Amazon and third-party developers are also adding new “skills” all the time to Alexa’s already impressive library. But what many people may not know is an important limitation of the assistant — something Alexa can’t do, at least not right now, even though a user’s life might depend on in some circumstances. We’re talking, of course, about being able to call 911.

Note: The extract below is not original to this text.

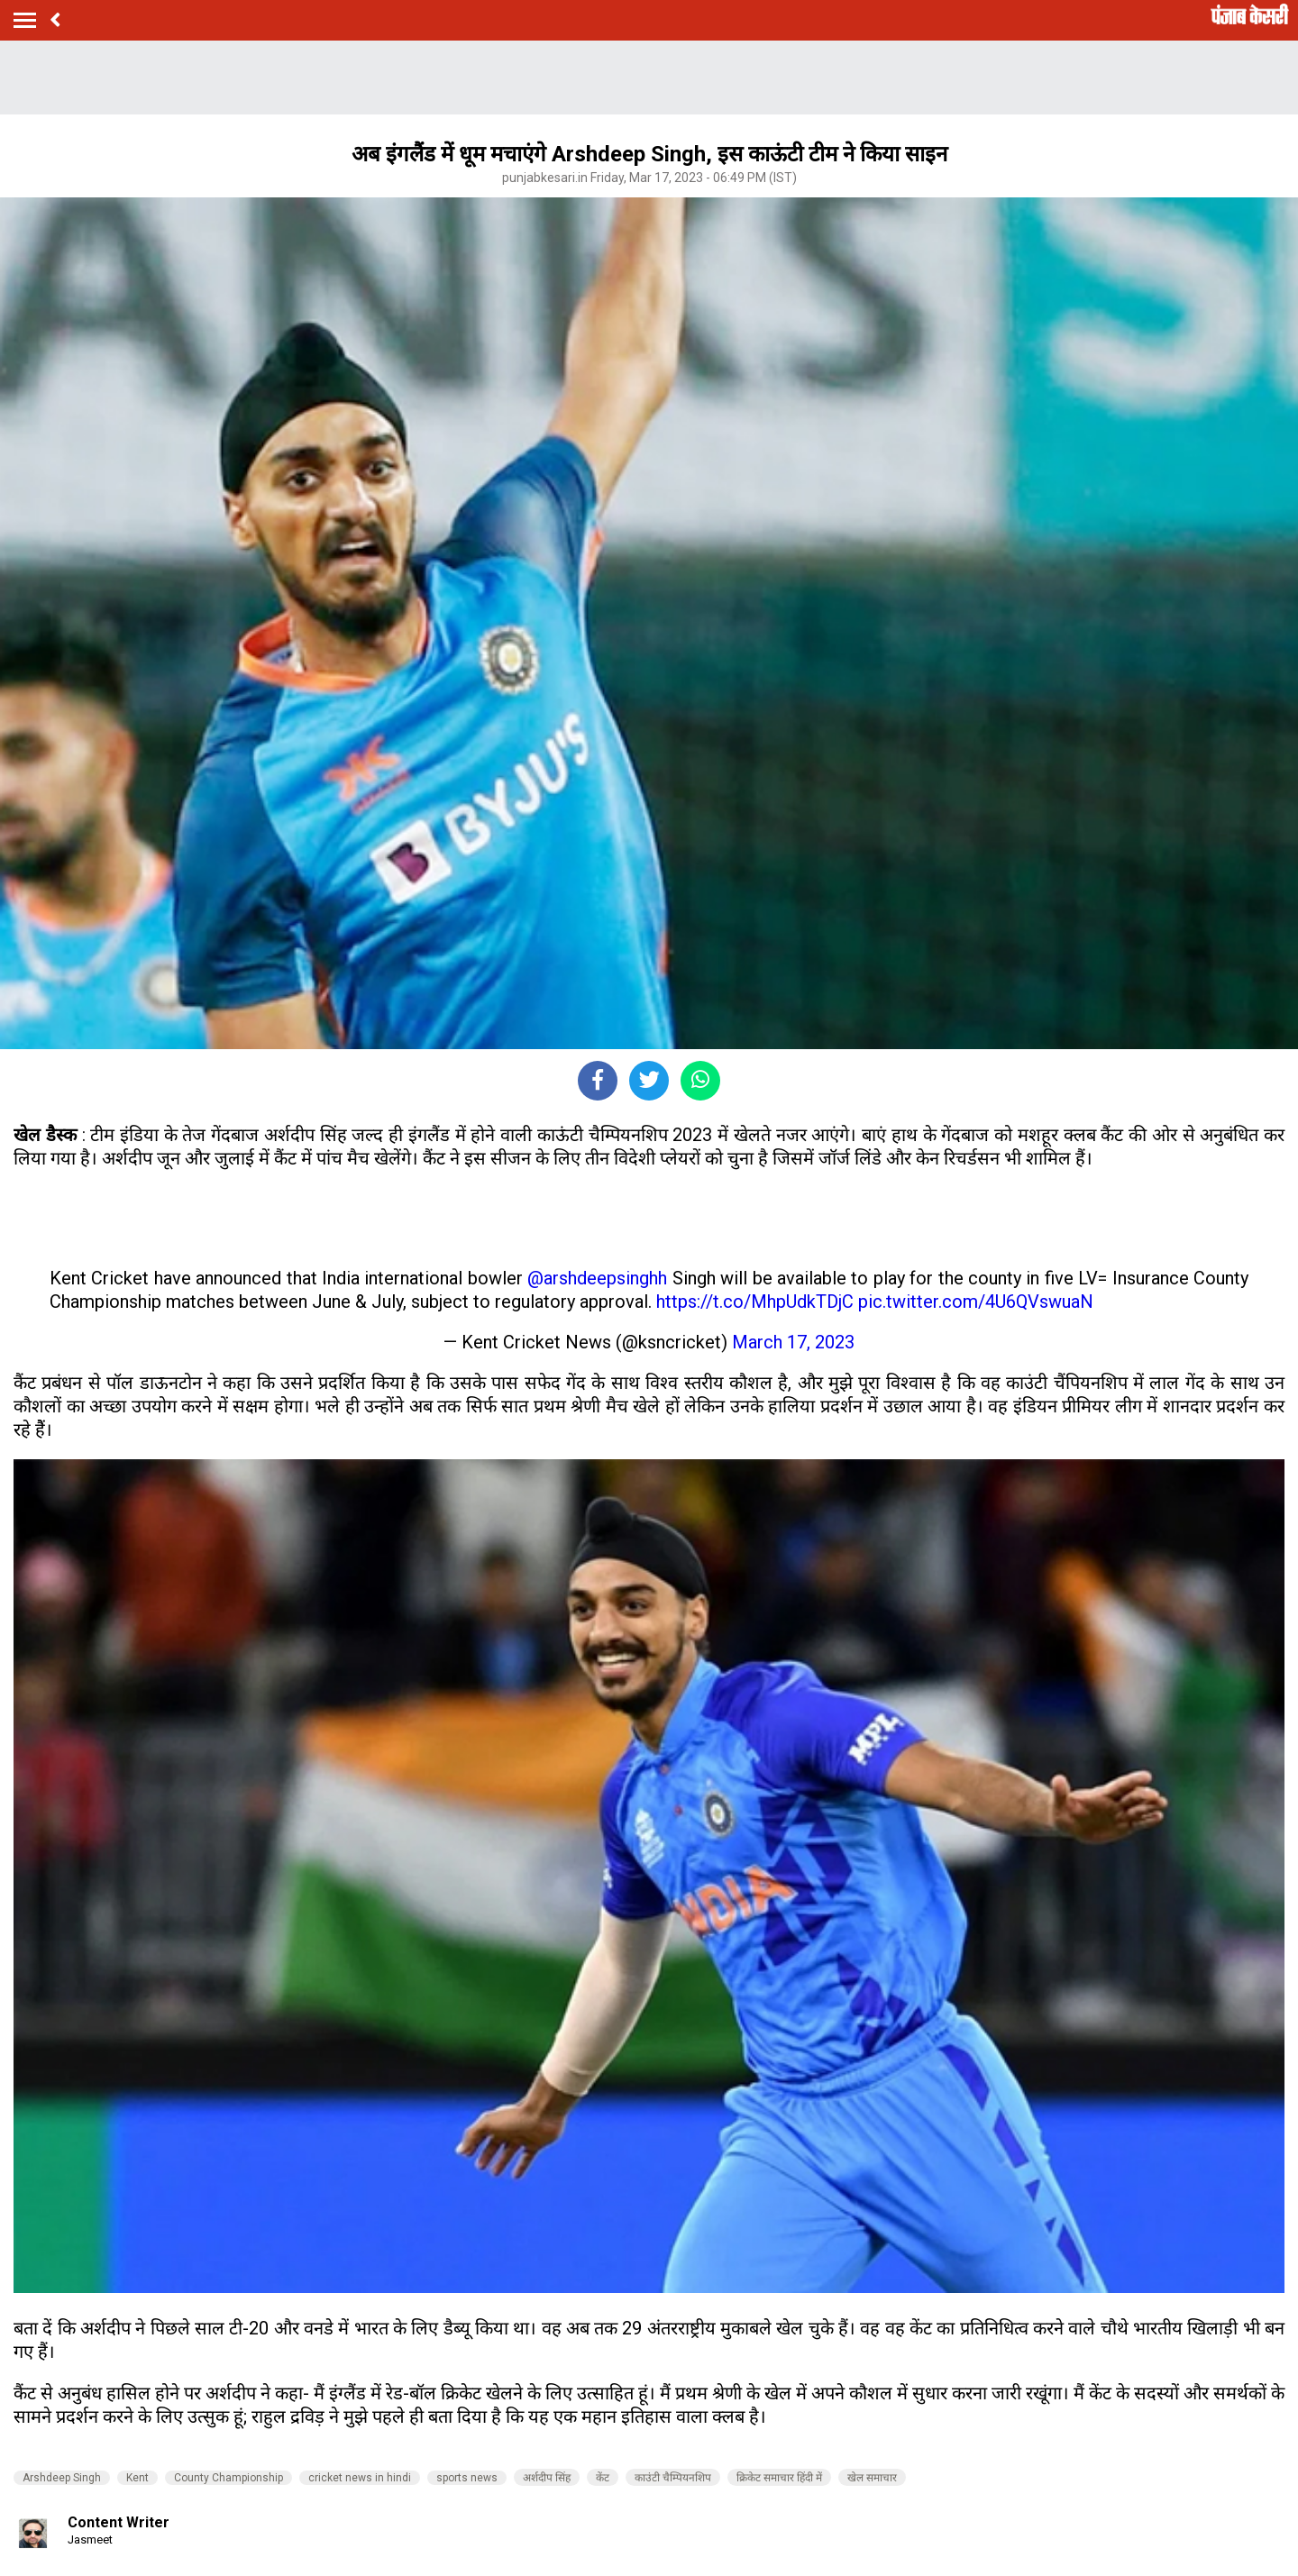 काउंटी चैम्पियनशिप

Many consumers could have easily found themselves in the shoes of someone like Bridget Taylor, a 62-year-old from Jonesboro, Arkansas, who earlier this year took a fall after getting out of her bathtub. Her cellphone wasn’t in reach, and she wondered if she could yell out for Alexa to call 911. The Wall Street Journal, which recounted that episode, is out with a piece today explaining why smart speakers from the likes of Amazon, Google and others — used in some 20 million homes in the US — face a number of regulatory and technical challenges to being able to make emergency calls.

For one thing, the paper notes, internet reliability can be a problem, as is the importance of transmitting precise location data and a callback number for emergency responders.

“Most speakers only offer one-way calling and don’t have the same real-time GPS data that smartphones do,” the WSJ notes. “Even sending 911 caller location data from cellphones has proved challenging because much of the nation’s 911 infrastructure developed around landline phones.

“Creating the ability to call 911 from a smart speaker would require an additional monthly 911 surcharge that customers or the technology companies would have to pay to support emergency call infrastructure. Current monthly 911 surcharges vary by state or county, but typically range from $0.25 to $3.00 and are included in consumers’ wireless and landline phone bills.”

The paper goes on to report that, according to an Amazon spokeswoman, the company’s Echo Connect can make emergency calls since it can be linked to landlines or other home phone services. The standard Echo and Echo Dot, however, cannot.

Dan Henry, director of government affairs at 911 industry group the National Emergency Number Association, told the WSJ he support adding emergency calling to smart speakers only if the devices are able to provide location information and a callback number.